Most correspondence or distance law schools in the United States deliver content online, and opportunities are plentiful. Online law schools are attractive because they are cheaper, easier to get into and offer more flexibility for working adults. With rare exceptions, however, they will not qualify you to practice law. If you have career plans other than practicing law, or if you are seeking a degree other than a Juris Doctor, a degree from an online school may be a powerful career builder. A law degree can bolster credentials in business, government and academia.
The California Exception
To practice law in a state, you must pass that state’s bar exam. To take the exam in any state except California, you must have graduated from a law school approved by the American Bar Association. The ABA does not approve online or correspondence schools. Nonetheless, graduates of California’s 12 online law schools may take the California bar exam. Be warned, however, that the pass rate is low.
Some states will permit lawyers who have practiced in another jurisdiction to practice law in that state without re-taking the bar exam. As a California lawyer you may be able to apply for a waiver. In Massachusetts, one candidate successfully appealed the state’s ban on online graduates. Some states will also allow students who have a basic law degree from another country and an online Master of Laws from a U.S. school to take the bar exam.
Master's Degrees in Law
Master’s degrees in law are scholarly, rather than professional, credentials and are designed for lawyers, non-lawyers and non-U.S. lawyers who want to practice in the United States. They include the Master of Laws, or LL.M., Master of Science, or M.S., Master of Professional Studies, abbreviated M.P.S., the Juris Master, or J.M., Master of Comparative Law, or M.C.L., and Master of Jurisprudence, as M.J. These degrees vary by school. The ABA neither approves nor disapproves, and many are offered online.
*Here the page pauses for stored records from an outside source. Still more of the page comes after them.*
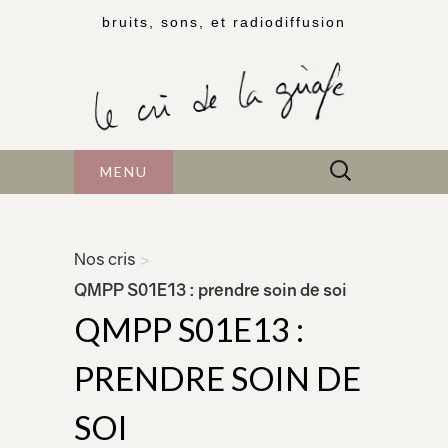
bruits, sons, et radiodiffusion
Rechercher :
MENU
Nos cris
>
QMPP S01E13 : prendre soin de soi
QMPP S01E13 :
PRENDRE SOIN DE
SOI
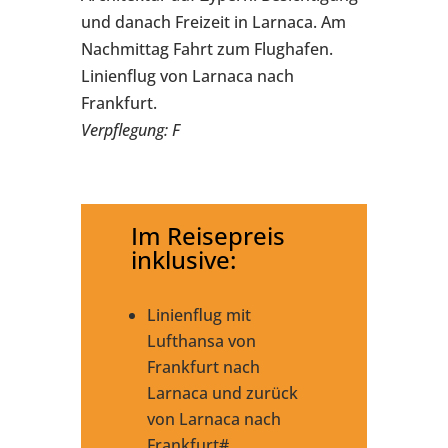
und danach Freizeit in Larnaca. Am
Nachmittag Fahrt zum Flughafen.
Linienflug von Larnaca nach
Frankfurt.
Verpflegung: F
Im Reisepreis
inklusive:
Linienflug mit
Lufthansa von
Frankfurt nach
Larnaca und zurück
von Larnaca nach
Frankfurt#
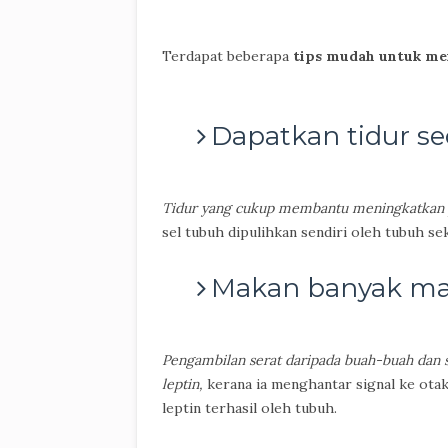
Terdapat beberapa
tips mudah untuk men
Dapatkan tidur s
Tidur yang cukup membantu meningkatkan p
sel tubuh dipulihkan sendiri oleh tubuh s
Makan banyak ma
Pengambilan serat daripada buah-buah dan
leptin,
kerana ia menghantar signal ke otak
leptin terhasil oleh tubuh.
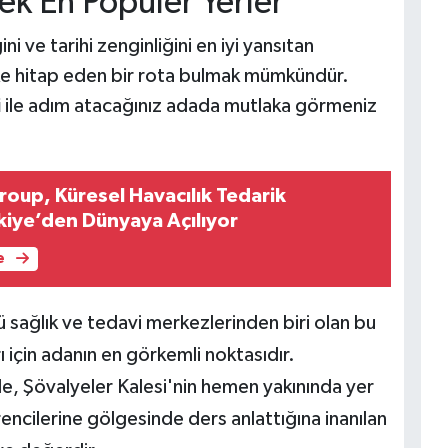
ek En Popüler Yerler
i ve tarihi zenginliğini en iyi yansıtan
vke hitap eden bir rota bulmak mümkündür.
i
ile adım atacağınız adada mutlaka görmeniz
roup, Küresel Havacılık Tedarik
rkiye’den Dünyaya Açılıyor
e
 sağlık ve tedavi merkezlerinden biri olan bu
arı için adanın en görkemli noktasıdır.
, Şövalyeler Kalesi'nin hemen yakınında yer
encilerine gölgesinde ders anlattığına inanılan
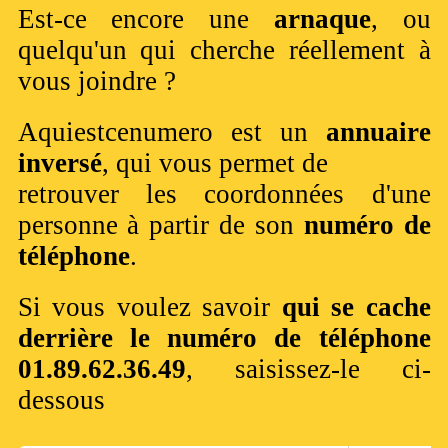
Est-ce encore une
arnaque
, ou
quelqu'un qui cherche réellement à
vous joindre ?
Aquiestcenumero est un
annuaire
inversé
, qui vous permet de
retrouver les coordonnées d'une
personne à partir de son
numéro de
téléphone
.
Si vous voulez savoir
qui se cache
derrière le numéro de téléphone
01.89.62.36.49
, saisissez-le ci-
dessous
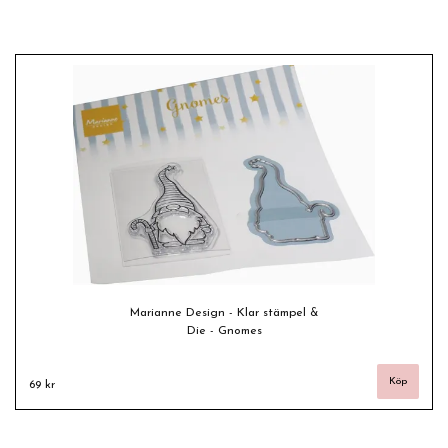
Marianne Design - Klar stämpel &
Die - Gnomes
69 kr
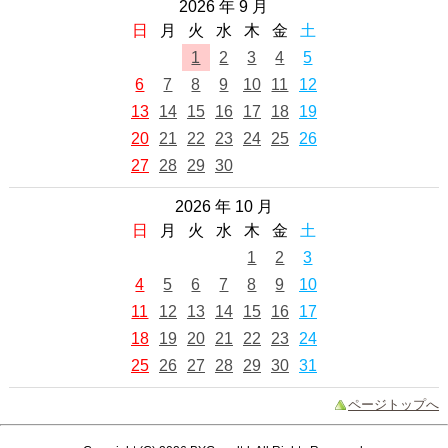
2026 年 9 月
日
月
火
水
木
金
土
1
2
3
4
5
6
7
8
9
10
11
12
13
14
15
16
17
18
19
20
21
22
23
24
25
26
27
28
29
30
2026 年 10 月
日
月
火
水
木
金
土
1
2
3
4
5
6
7
8
9
10
11
12
13
14
15
16
17
18
19
20
21
22
23
24
25
26
27
28
29
30
31
ページトップへ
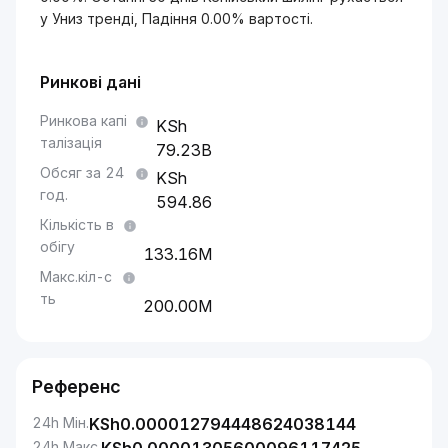
у Униз тренді, Падіння 0.00% вартості.
Ринкові дані
Ринкова капі
талізація
79.23B
Обсяг за 24
год.
594.86
Кількість в
обігу
133.16M
Макс.кіл-с
ть
200.00M
Референс
24h Мін.
KSh
0.000012794448624038144
24h Макс.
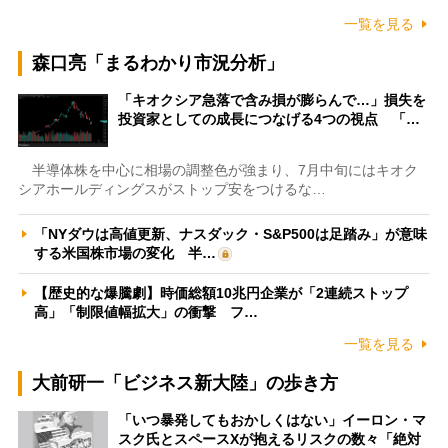
一覧を見る
森口亮「まるわかり市況分析」
「キオクシア急落で含み損が膨らんで…」損失を
投資家としての成長につなげる4つの視点 「…
半導体株を中心に相場の調整色が強まり、7月中旬にはキオク
シアホールディングスがストップ安をつけるな…
「NYダウは高値更新、ナスダック・S&P500は足踏み」が意味
する米国株市場の変化 半…
【歴史的な爆騰劇】時価総額10兆円企業が「2連続ストップ
高」「制限値幅拡大」の衝撃 フ…
一覧を見る
大前研一「ビジネス新大陸」の歩き方
「いつ暴発してもおかしくはない」イーロン・マ
スク氏とスペースXが抱えるリスクの数々「絶対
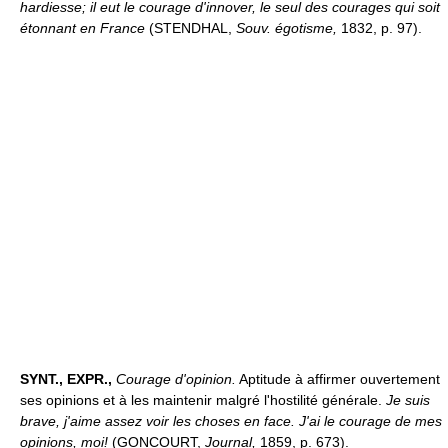
hardiesse; il eut le courage d'innover, le seul des courages qui soit
étonnant en France
(STENDHAL,
Souv. égotisme,
1832, p. 97).
SYNT., EXPR.,
Courage d'opinion.
Aptitude à affirmer ouvertement
ses opinions et à les maintenir malgré l'hostilité générale.
Je suis
brave, j'aime assez voir les choses en face. J'ai le courage de mes
opinions, moi!
(GONCOURT,
Journal,
1859, p. 673).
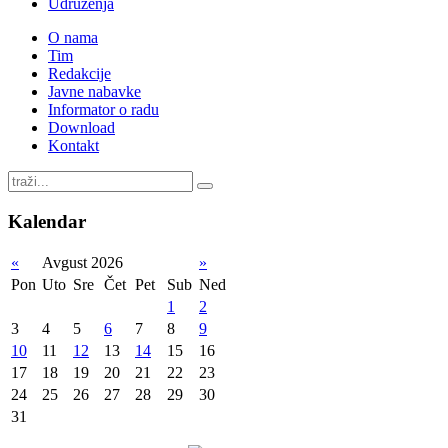
Udruženja
O nama
Tim
Redakcije
Javne nabavke
Informator o radu
Download
Kontakt
Kalendar
«
Avgust 2026
»
Pon
Uto
Sre
Čet
Pet
Sub
Ned
1
2
3
4
5
6
7
8
9
10
11
12
13
14
15
16
17
18
19
20
21
22
23
24
25
26
27
28
29
30
31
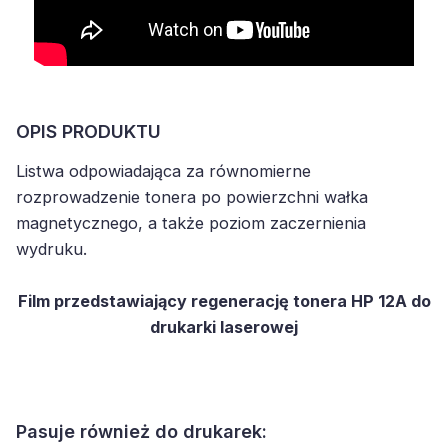
OPIS PRODUKTU
Listwa odpowiadająca za równomierne
rozprowadzenie tonera po powierzchni wałka
magnetycznego, a także poziom zaczernienia
wydruku.
Film przedstawiający regenerację tonera HP 12A do
drukarki laserowej
Pasuje również do drukarek:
Career Choices Other Than Law
A law degree can be a career builder in professions other than the practice of law. Most notable, perhaps, is public service, but a general knowledge of the law and the analytical and research skills learned in law school has broad application in business, government and academia. One institution’s M.J. in Health Law, for example, is designed for health care professionals who want to broaden their knowledge of health care law. Online delivery is very common, and lack of ABA approval is irrelevant.